This dataset combines 8 public cohorts from 9 countries, with a total of 5,494 human stool samples profiled by shotgun metagenomic sequencing, and includes both healthy individuals and patients with various diseases (e.g., cardiovascular disease, colorectal cancer, inflammatory bowel disease, obesity, metabolic syndrome, Parkinson's disease).
Metacohort overview
Project ID | Associated publication | Number of samples | Countries | Clinical status
------------|------------------------|-------------------|-------------|-------------------
PRJEB39223 | Asnicar et al. | 1098 | USA,GBR | Healthy
PRJEB37249 | MetaCardis | 888 | FRA,DEU,DNK | Healthy & Diseased
PRJEB11532 | Zeevi et al. | 969 | ISR | Healthy
PRJNA834801 | Wallen et al. | 653 | USA | Healthy & Diseased
PRJDB4176 | Yachida et al. | 645 | JPN | Healthy & Diseased
PRJNA319574 | Schrimer et al. | 471 | NLD | Healthy
PRJNA530339 | Wang et al. | 385 | CHN | Healthy
PRJEB21528 | Jie et al. | 385 | CHN | Healthy & Diseased
Data processing
Data was processed separately for each study according to the following procedure.
Data download
Whole Metagenome Sequencing data was downloaded from the European Nucleotide Archive (ENA).
Quality control
All DNA sequencing reads were quality trimmed and filtered from sequencing adapters using fastp (v0.23.2).
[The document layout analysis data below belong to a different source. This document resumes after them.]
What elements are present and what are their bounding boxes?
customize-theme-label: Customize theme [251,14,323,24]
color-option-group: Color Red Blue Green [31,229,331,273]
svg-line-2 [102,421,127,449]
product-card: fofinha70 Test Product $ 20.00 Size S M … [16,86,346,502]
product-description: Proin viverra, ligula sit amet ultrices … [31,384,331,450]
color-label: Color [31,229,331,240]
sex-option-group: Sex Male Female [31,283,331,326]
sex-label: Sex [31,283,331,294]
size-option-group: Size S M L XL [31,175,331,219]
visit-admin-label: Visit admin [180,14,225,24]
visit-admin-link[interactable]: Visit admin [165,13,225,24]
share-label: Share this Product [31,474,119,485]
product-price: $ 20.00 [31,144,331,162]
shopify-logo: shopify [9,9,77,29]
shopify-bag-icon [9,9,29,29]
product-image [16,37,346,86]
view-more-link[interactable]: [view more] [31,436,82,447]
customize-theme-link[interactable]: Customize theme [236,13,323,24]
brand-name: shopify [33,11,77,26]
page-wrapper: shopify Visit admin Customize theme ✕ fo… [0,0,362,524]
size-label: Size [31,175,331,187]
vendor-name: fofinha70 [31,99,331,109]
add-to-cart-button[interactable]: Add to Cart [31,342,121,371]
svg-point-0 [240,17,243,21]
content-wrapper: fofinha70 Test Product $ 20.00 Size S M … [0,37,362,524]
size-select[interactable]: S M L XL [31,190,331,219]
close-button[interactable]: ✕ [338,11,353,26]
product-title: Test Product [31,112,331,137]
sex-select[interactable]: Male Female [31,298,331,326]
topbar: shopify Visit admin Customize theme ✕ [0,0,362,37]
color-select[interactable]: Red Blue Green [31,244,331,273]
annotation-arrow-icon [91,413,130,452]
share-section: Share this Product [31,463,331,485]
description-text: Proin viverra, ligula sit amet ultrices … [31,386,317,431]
Remaining contamination by the host genome was removed by aligning the reads against the human reference genome T2T-CHM13v2.0 with Bowtie2 (v2.5.1) and using at least 90% nucleotide identity threshold for filtering, employing samtools (v1.9).
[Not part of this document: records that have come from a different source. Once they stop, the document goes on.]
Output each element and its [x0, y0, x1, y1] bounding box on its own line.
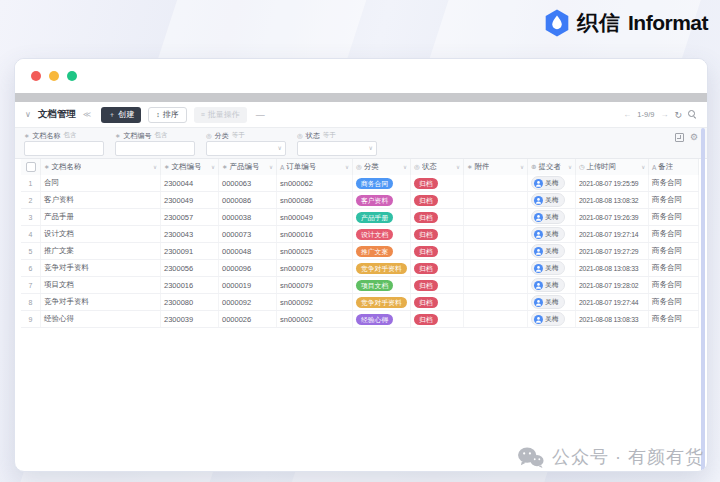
- filter-label: 分类: [215, 131, 229, 141]
- filter-select[interactable]: ∨: [297, 141, 377, 156]
- table-row[interactable]: 2客户资料23000490000086sn000086客户资料归档吴梅2021-…: [21, 192, 699, 209]
- cell-upload-time: 2021-08-08 13:08:33: [576, 260, 649, 276]
- category-tag: 推广文案: [356, 246, 393, 257]
- filter-select[interactable]: ∨: [206, 141, 286, 156]
- gear-icon[interactable]: ⚙: [690, 133, 698, 142]
- select-field-icon: ◎: [297, 132, 303, 140]
- status-tag: 归档: [414, 212, 438, 223]
- vertical-scrollbar[interactable]: [701, 128, 705, 472]
- avatar: [534, 213, 543, 222]
- category-tag: 竞争对手资料: [356, 297, 407, 308]
- category-tag: 产品手册: [356, 212, 393, 223]
- table-row[interactable]: 5推广文案23000910000048sn000025推广文案归档吴梅2021-…: [21, 243, 699, 260]
- sort-chevron-icon[interactable]: ∨: [456, 164, 460, 170]
- chevron-down-icon[interactable]: ∨: [25, 110, 31, 119]
- column-header-note[interactable]: A备注: [649, 159, 699, 175]
- cell-name: 经验心得: [41, 311, 161, 327]
- column-header-category[interactable]: ◎分类∨: [353, 159, 411, 175]
- refresh-icon[interactable]: ↻: [674, 110, 682, 120]
- avatar: [534, 247, 543, 256]
- column-header-attachment[interactable]: ∗附件∨: [464, 159, 528, 175]
- sort-chevron-icon[interactable]: ∨: [211, 164, 215, 170]
- sort-chevron-icon[interactable]: ∨: [568, 164, 572, 170]
- close-button[interactable]: [31, 71, 41, 81]
- avatar: [534, 281, 543, 290]
- column-header-order-no[interactable]: A订单编号∨: [277, 159, 353, 175]
- column-label: 提交者: [538, 162, 561, 172]
- cell-note: 商务合同: [649, 311, 699, 327]
- category-tag: 竞争对手资料: [356, 263, 407, 274]
- status-tag: 归档: [414, 195, 438, 206]
- brand-logo: 织信 Informat: [544, 9, 708, 37]
- cell-status: 归档: [411, 175, 464, 191]
- cell-status: 归档: [411, 226, 464, 242]
- cell-upload-time: 2021-08-07 19:27:29: [576, 243, 649, 259]
- cell-attachment: [464, 311, 528, 327]
- cell-order-no: sn000079: [277, 277, 353, 293]
- more-button[interactable]: —: [256, 110, 265, 120]
- window-titlebar: [15, 59, 707, 93]
- next-page-icon[interactable]: →: [660, 110, 668, 119]
- cell-category: 经验心得: [353, 311, 411, 327]
- cell-product-no: 0000026: [219, 311, 277, 327]
- minimize-button[interactable]: [49, 71, 59, 81]
- select-field-icon: ◎: [356, 163, 362, 171]
- status-tag: 归档: [414, 280, 438, 291]
- avatar: [534, 230, 543, 239]
- sort-chevron-icon[interactable]: ∨: [641, 164, 645, 170]
- cell-submitter: 吴梅: [528, 209, 576, 225]
- prev-page-icon[interactable]: ←: [623, 110, 631, 119]
- text-icon: A: [280, 164, 284, 171]
- cell-index: 6: [21, 260, 41, 276]
- list-icon: ≡: [201, 111, 205, 118]
- cell-upload-time: 2021-08-07 19:26:39: [576, 209, 649, 225]
- batch-actions-button[interactable]: ≡批量操作: [194, 107, 247, 123]
- sort-chevron-icon[interactable]: ∨: [153, 164, 157, 170]
- chevron-down-icon: ∨: [278, 144, 282, 151]
- table-row[interactable]: 3产品手册23000570000038sn000049产品手册归档吴梅2021-…: [21, 209, 699, 226]
- column-header-submitter[interactable]: ⊕提交者∨: [528, 159, 576, 175]
- search-icon[interactable]: [688, 110, 697, 119]
- cell-note: 商务合同: [649, 277, 699, 293]
- watermark: 公众号 · 有颜有货: [517, 445, 704, 469]
- column-header-doc-no[interactable]: ∗文档编号∨: [161, 159, 219, 175]
- cell-doc-no: 2300016: [161, 277, 219, 293]
- sort-chevron-icon[interactable]: ∨: [520, 164, 524, 170]
- filter-operator: 等于: [323, 131, 336, 140]
- share-icon[interactable]: ≪: [83, 110, 91, 119]
- cell-name: 竞争对手资料: [41, 260, 161, 276]
- cell-name: 推广文案: [41, 243, 161, 259]
- select-all-checkbox[interactable]: [26, 162, 36, 172]
- cell-attachment: [464, 192, 528, 208]
- table-row[interactable]: 9经验心得23000390000026sn000002经验心得归档吴梅2021-…: [21, 311, 699, 328]
- sort-button[interactable]: ↕排序: [148, 107, 187, 123]
- filter-input[interactable]: [24, 141, 104, 156]
- table-row[interactable]: 1合同23000440000063sn000062商务合同归档吴梅2021-08…: [21, 175, 699, 192]
- expand-icon[interactable]: [675, 133, 684, 142]
- browser-chrome-band: [15, 93, 707, 102]
- cell-upload-time: 2021-08-08 13:08:33: [576, 311, 649, 327]
- category-tag: 商务合同: [356, 178, 393, 189]
- filter-input[interactable]: [115, 141, 195, 156]
- cell-attachment: [464, 226, 528, 242]
- column-header-name[interactable]: ∗文档名称∨: [41, 159, 161, 175]
- sort-chevron-icon[interactable]: ∨: [269, 164, 273, 170]
- sort-chevron-icon[interactable]: ∨: [345, 164, 349, 170]
- cell-product-no: 0000019: [219, 277, 277, 293]
- cell-index: 8: [21, 294, 41, 310]
- column-header-product-no[interactable]: ∗产品编号∨: [219, 159, 277, 175]
- table-row[interactable]: 8竞争对手资料23000800000092sn000092竞争对手资料归档吴梅2…: [21, 294, 699, 311]
- table-row[interactable]: 6竞争对手资料23000560000096sn000079竞争对手资料归档吴梅2…: [21, 260, 699, 277]
- cell-submitter: 吴梅: [528, 277, 576, 293]
- filter-label: 文档名称: [32, 131, 60, 141]
- column-label: 上传时间: [586, 162, 615, 172]
- create-button[interactable]: ＋创建: [101, 107, 141, 123]
- submitter-chip: 吴梅: [531, 193, 565, 207]
- sort-chevron-icon[interactable]: ∨: [403, 164, 407, 170]
- table-row[interactable]: 4设计文档23000430000073sn000016设计文档归档吴梅2021-…: [21, 226, 699, 243]
- maximize-button[interactable]: [67, 71, 77, 81]
- category-tag: 经验心得: [356, 314, 393, 325]
- column-header-upload-time[interactable]: ◷上传时间∨: [576, 159, 649, 175]
- table-row[interactable]: 7项目文档23000160000019sn000079项目文档归档吴梅2021-…: [21, 277, 699, 294]
- column-header-status[interactable]: ◎状态∨: [411, 159, 464, 175]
Microbial species annotation
For all samples, genes and microbial species were identified and quantified with METEOR 2 using human gut microbial gene catalogue ( IGC2 , comprising 10.4 million genes), with GTDB R226 release for taxonomic annotation.
Metadata download & curation
Raw metadata were collected from ENA, NCBI, and supplementary materials of the original publications. Variables were standardized across cohorts, and a common set of minimal metadata was retained (age, gender, body mass index (BMI), health status, country, study name).
Metadata additional flagging
We added two annotation columns ("flag" and "flag_reason") to the minimal metadata to highlight cases that may warrant specific attention in subsequent analyses.
Cross-sample contamination identification
Cross-sample contamination was checked with CroCoDeEL (v1.0.8), following the current guidelines: samples were flagged if species added by contamination exceed 12% or if the contamination rate >1% with additional species exceeding 10%.
Sequencing depth
Samples with a sequencing depth lower than 20,000,000 reads were flagged.
Longitudinal series
Samples originating from longitudinal studies (time points beyond baseline, i.e. t > 1) were flagged.
Missing information on the clinical status
Samples with missing health status were flagged.